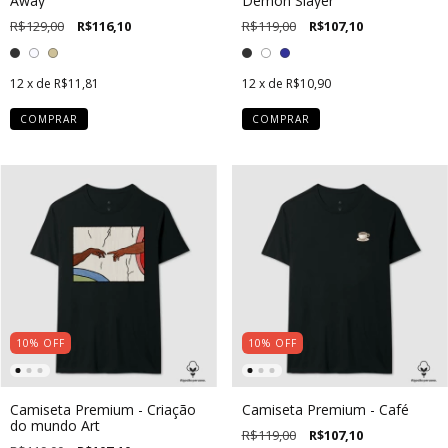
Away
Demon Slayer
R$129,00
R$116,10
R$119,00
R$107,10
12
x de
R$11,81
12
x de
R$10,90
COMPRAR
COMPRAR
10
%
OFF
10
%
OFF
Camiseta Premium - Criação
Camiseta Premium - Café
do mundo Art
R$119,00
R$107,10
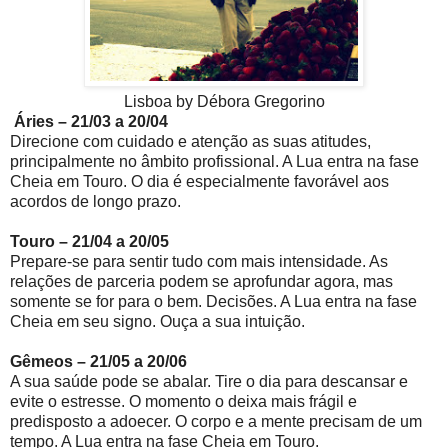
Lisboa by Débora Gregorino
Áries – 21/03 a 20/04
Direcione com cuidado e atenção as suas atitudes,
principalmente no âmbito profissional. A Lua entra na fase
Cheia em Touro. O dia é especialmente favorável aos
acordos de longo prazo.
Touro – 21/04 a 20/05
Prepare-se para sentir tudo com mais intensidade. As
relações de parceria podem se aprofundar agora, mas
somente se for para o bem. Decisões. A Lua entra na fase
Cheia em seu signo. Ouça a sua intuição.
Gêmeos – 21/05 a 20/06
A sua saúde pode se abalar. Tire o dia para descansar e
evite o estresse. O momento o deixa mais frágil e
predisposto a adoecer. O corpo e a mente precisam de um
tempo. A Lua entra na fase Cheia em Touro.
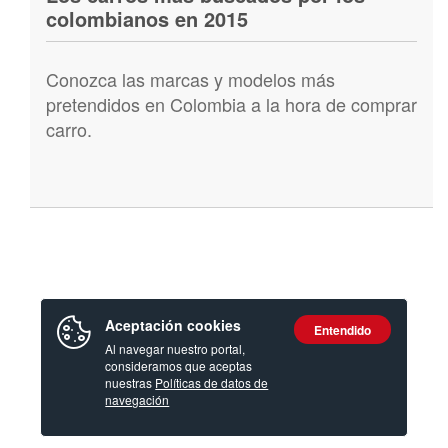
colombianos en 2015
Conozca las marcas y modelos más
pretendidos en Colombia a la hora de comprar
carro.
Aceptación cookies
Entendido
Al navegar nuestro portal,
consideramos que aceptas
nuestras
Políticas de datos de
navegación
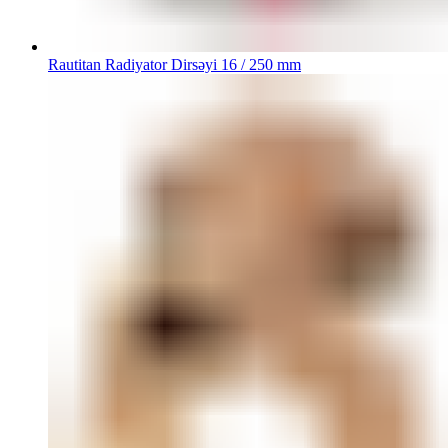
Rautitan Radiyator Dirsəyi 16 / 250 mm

*-*-*

:: About this exercise ::
Could all the data above be given again exactly, leaving out its images?

:: Solution to this task ::
Away
Demon Slayer
R$129,00
R$116,10
R$119,00
R$107,10
12
x de
R$11,81
12
x de
R$10,90
COMPRAR
COMPRAR
10
%
OFF
10
%
OFF
Camiseta Premium - Criação
Camiseta Premium - Café
do mundo Art
R$119,00
R$107,10
Lisboa by Débora Gregorino
Áries – 21/03 a 20/04
Direcione com cuidado e atenção as suas atitudes,
principalmente no âmbito profissional. A Lua entra na fase
Cheia em Touro. O dia é especialmente favorável aos
acordos de longo prazo.
Touro – 21/04 a 20/05
Prepare-se para sentir tudo com mais intensidade. As
relações de parceria podem se aprofundar agora, mas
somente se for para o bem. Decisões. A Lua entra na fase
Cheia em seu signo. Ouça a sua intuição.
Gêmeos – 21/05 a 20/06
A sua saúde pode se abalar. Tire o dia para descansar e
evite o estresse. O momento o deixa mais frágil e
predisposto a adoecer. O corpo e a mente precisam de um
tempo. A Lua entra na fase Cheia em Touro.
colombianos en 2015
Conozca las marcas y modelos más
pretendidos en Colombia a la hora de comprar
carro.
Aceptación cookies
Entendido
Al navegar nuestro portal,
consideramos que aceptas
nuestras
Políticas de datos de
navegación
Rautitan Radiyator Dirsəyi 16 / 250 mm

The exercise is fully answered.